“There’s a sucker born every minute.” The origin of this quote, supposedly by P.T. Barnum, creator of the famous Barnum & Bailey Circus, is as phony as the incident that created it. The words are accurate, however, many reports say it was not Barnum who uttered the now-famous phrase. Rather it was his competitor, David Hannum. The snit, between Barnum and Hannum was over a fake fossilized human giant. The key word is,“fake.” The human giant was as fake as the phone scams circulating through Middle Georgia.
The Better Business Bureau has been inundated with calls from people who have received what has been termed the “IRS Phone Scam.” The callers identify themselves as IRS personnel and they inform the potential victim that they owe the IRS and need to pay right away or off to jail they go.
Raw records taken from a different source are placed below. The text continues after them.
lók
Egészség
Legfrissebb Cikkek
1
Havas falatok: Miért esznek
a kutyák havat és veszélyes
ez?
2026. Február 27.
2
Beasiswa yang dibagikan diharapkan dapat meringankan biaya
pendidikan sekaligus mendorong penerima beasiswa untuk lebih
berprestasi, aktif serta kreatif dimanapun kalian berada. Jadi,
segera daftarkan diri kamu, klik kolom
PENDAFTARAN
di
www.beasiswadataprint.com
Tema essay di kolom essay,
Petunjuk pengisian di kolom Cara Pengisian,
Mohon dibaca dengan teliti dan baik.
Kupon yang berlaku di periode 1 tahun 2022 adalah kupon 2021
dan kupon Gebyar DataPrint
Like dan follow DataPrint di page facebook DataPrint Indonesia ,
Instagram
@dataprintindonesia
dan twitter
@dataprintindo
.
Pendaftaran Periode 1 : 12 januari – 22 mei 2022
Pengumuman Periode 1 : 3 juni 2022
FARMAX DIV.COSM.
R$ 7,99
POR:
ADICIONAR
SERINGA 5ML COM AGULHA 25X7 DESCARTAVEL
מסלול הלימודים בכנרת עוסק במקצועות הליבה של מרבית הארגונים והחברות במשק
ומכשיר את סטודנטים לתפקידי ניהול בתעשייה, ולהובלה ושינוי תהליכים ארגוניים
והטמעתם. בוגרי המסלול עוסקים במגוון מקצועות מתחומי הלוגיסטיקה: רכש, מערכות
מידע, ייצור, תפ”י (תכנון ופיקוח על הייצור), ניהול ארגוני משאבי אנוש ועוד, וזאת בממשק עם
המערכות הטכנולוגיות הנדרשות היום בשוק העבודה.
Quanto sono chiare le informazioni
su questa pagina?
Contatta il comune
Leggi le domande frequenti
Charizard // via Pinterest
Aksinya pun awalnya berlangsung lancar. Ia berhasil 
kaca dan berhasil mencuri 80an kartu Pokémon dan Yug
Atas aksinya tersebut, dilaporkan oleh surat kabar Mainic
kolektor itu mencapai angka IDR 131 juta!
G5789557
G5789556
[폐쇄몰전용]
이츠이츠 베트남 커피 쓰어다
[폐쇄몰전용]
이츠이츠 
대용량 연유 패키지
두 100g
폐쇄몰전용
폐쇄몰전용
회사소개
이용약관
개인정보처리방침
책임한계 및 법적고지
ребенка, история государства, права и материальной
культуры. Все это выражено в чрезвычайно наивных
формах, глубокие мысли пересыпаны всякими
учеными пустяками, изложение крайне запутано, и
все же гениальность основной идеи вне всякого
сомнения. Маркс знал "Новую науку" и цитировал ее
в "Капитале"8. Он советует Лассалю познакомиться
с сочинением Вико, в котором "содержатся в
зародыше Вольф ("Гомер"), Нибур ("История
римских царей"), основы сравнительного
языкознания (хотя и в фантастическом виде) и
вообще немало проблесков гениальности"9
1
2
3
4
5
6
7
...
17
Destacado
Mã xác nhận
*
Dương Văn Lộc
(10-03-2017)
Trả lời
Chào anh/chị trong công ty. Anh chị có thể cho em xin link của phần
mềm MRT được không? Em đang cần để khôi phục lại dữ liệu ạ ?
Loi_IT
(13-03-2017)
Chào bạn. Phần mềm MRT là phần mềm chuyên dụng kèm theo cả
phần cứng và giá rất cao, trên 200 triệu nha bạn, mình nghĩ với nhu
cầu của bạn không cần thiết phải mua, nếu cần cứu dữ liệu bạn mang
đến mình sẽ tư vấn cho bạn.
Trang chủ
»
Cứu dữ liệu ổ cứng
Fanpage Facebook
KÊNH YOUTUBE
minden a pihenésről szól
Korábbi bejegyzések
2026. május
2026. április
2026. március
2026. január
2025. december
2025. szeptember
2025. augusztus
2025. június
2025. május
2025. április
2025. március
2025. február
There are variations of this type of phone scam. In another, scammers parading as a law enforcement official call saying that a family member is in jail and bail must be posted. Not.
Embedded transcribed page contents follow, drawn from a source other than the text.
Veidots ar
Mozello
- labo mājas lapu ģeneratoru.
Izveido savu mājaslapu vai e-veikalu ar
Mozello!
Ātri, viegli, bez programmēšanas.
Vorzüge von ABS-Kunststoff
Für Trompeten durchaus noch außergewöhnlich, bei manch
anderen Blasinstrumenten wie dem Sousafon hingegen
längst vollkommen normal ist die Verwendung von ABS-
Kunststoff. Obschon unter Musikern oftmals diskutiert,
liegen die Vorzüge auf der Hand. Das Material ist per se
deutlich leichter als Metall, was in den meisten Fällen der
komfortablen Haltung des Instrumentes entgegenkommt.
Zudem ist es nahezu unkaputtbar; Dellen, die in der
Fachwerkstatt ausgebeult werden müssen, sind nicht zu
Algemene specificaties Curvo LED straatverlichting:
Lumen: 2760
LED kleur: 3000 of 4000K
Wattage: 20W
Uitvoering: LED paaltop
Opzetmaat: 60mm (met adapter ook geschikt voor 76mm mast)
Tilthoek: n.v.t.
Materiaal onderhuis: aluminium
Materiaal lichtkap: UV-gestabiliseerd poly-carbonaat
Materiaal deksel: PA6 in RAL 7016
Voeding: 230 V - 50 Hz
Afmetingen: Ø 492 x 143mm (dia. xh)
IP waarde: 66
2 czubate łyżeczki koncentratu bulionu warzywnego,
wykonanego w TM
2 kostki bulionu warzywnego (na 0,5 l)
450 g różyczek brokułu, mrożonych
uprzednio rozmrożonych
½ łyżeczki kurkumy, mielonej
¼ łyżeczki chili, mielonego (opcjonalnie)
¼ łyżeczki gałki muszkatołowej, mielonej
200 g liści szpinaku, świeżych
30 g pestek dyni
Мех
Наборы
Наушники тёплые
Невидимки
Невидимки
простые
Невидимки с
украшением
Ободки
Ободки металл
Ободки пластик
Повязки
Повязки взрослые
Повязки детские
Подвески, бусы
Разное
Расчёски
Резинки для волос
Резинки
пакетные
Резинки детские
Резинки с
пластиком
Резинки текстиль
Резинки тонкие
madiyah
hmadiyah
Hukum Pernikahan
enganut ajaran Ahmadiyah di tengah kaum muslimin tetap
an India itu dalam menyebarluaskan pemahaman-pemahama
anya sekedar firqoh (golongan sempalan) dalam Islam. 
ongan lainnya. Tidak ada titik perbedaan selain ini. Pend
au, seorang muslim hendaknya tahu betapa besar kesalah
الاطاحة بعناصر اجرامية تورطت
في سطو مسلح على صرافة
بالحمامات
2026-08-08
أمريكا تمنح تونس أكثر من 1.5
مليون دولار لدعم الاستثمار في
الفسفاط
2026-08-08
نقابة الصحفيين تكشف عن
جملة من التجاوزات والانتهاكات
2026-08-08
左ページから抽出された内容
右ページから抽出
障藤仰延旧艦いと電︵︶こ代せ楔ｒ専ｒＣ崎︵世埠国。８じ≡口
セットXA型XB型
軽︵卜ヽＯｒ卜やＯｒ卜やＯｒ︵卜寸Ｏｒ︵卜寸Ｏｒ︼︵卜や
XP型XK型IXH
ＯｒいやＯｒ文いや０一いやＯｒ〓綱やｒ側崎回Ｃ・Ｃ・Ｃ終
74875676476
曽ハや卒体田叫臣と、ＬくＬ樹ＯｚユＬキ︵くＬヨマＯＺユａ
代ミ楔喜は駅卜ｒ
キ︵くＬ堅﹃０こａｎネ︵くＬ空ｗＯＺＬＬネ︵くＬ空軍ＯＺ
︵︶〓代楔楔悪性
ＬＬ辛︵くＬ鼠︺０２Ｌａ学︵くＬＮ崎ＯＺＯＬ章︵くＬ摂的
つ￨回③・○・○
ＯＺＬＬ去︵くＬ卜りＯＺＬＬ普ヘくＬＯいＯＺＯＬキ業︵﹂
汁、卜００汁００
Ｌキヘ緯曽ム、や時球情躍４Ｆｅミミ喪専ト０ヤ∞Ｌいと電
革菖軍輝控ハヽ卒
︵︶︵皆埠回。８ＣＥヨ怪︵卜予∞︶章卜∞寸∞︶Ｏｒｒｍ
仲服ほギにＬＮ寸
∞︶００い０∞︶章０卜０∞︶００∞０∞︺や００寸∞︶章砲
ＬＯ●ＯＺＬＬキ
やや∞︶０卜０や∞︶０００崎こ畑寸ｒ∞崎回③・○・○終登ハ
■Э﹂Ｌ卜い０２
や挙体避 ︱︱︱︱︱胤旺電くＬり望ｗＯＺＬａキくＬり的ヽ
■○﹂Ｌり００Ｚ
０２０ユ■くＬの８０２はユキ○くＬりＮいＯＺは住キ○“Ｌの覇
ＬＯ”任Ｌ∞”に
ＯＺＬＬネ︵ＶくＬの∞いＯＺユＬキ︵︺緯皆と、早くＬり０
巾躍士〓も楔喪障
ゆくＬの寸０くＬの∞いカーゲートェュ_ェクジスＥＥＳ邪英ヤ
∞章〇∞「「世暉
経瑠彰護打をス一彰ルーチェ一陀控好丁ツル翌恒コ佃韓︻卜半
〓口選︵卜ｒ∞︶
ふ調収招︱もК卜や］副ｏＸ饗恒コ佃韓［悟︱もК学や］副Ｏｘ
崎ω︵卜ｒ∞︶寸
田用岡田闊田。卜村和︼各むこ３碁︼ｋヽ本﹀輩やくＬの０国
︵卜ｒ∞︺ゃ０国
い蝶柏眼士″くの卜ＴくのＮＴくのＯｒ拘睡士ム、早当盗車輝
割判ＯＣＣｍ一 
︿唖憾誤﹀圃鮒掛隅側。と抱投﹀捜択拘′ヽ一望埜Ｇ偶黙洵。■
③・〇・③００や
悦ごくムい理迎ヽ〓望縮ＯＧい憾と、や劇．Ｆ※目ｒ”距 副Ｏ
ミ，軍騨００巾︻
While the Better Business Bureau had a spike in calls, that is a good thing. It proves people were wary of the scam calls they received, but these criminals probably strike the mother lode more than we would like to think. Here is a good rule of thumb that’s bound to protect you and loved ones from falling victim: Don’t give the caller any personal information, and when in doubt, hang up. In the end, it doesn’t matter whether P.T. Barnum or David Hannum said, “There’s a sucker born every minute,” because it still rings more true than false.